Mit Sicherheit werden die Aufwendungen und wahrscheinlich auch die Beitragssätze zur Pflegeversicherung in den nächsten Jahren und Jahrzehnten steigen müssen, u.a. aus demographischen Gründen. Aber sie werden auch steigen müssen aus Gründen der Qualitätssicherung, wobei neben den Versorgungsaspekten auch immer die Arbeitsbedingungen der professionell Pflegenden mitgedacht werden müssen. Der immer noch vergleichsweise hohe Anteil derjenigen Pflegebedürftigen, die im häuslichen Bereich Geld- statt Sachleistungen (und damit „ehrenamtliche" statt professioneller Hilfeleistungen) in Anspruch nehmen, verdeckt den Blick darauf, dass es sich bei der gegenwärtigen Versorgungssituation allein schon in dieser Hinsicht um Provisorien, um vorübergehende Zustände handelt, die sich ändern müssen und werden. Allein hierdurch wird sich Versorgung Pflegebedürftiger verteuern müssen.

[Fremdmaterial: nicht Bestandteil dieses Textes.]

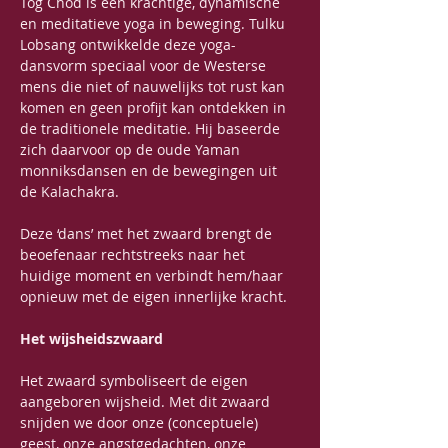
Tog Chöd is een krachtige, dynamische 
en meditatieve yoga in beweging. Tulku 
Lobsang ontwikkelde deze yoga-
dansvorm speciaal voor de Westerse 
mens die niet of nauwelijks tot rust kan 
komen en geen profijt kan ontdekken in 
de traditionele meditatie. Hij baseerde 
zich daarvoor op de oude Yaman 
monniksdansen en de bewegingen uit 
de Kalachakra. 
Deze ‘dans’ met het zwaard brengt de 
beoefenaar rechtstreeks naar het 
huidige moment en verbindt hem/haar 
opnieuw met de eigen innerlijke kracht. 
Het wijsheidszwaard
Het zwaard symboliseert de eigen 
aangeboren wijsheid. Met dit zwaard 
snijden we door onze (conceptuele) 
geest, onze angstgedachten, onze 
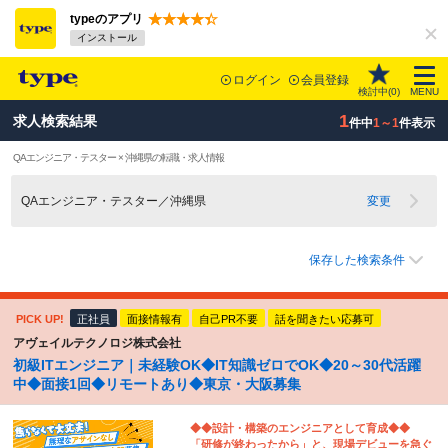
typeのアプリ
インストール
ログイン
会員登録
検討中(
0
)
MENU
1
求人検索結果
件中
1～1
件表示
QAエンジニア・テスター × 沖縄県の転職・求人情報
QAエンジニア・テスター／沖縄県
変更
保存した検索条件
PICK UP!
正社員
面接情報有
自己PR不要
話を聞きたい応募可
アヴェイルテクノロジ株式会社
初級ITエンジニア｜未経験OK◆IT知識ゼロでOK◆20～30代活躍
中◆面接1回◆リモートあり◆東京・大阪募集
◆◆設計・構築のエンジニアとして育成◆◆
「研修が終わったから」と、現場デビューを急ぐ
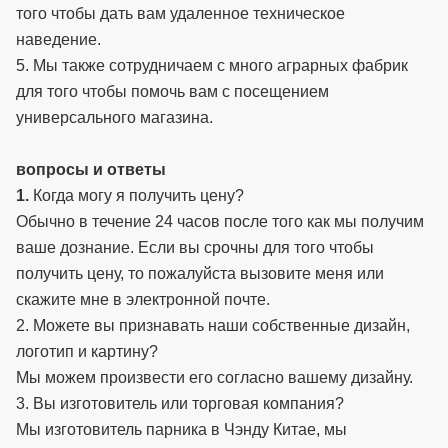
того чтобы дать вам удаленное техническое
наведение.
5. Мы также сотрудничаем с много аграрных фабрик
для того чтобы помочь вам с посещением
универсального магазина.
вопросы и ответы
1.
Когда могу я получить цену?
Обычно в течение 24 часов после того как мы получим
ваше дознание. Если вы срочны для того чтобы
получить цену, то пожалуйста вызовите меня или
скажите мне в электронной почте.
2. Можете вы признавать наши собственные дизайн,
логотип и картину?
Мы можем произвести его согласно вашему дизайну.
3. Вы изготовитель или торговая компания?
Мы изготовитель парника в Чэнду Китае, мы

Soll hieraus langfristig keine pflegerische Versorgung auf Minimalniveau resultieren, ist außer über die Finanzierungsfrage auch über die rationale und bedarfsgerechte Steuerung dieses Versorgungssektors nachzudenken. Denn es kann nicht einfach darum gehen, „mehr Geld ins System" zu pumpen - und auf diesem Wege die bestehenden Missstände in der Versorgung auch noch zu belohnen -‚ sondern höhere Beitragsmittel sollten ausschließlich für höhere Leistungsqualität und eine bedarfsgerechte Versorgung aufgewendet werden.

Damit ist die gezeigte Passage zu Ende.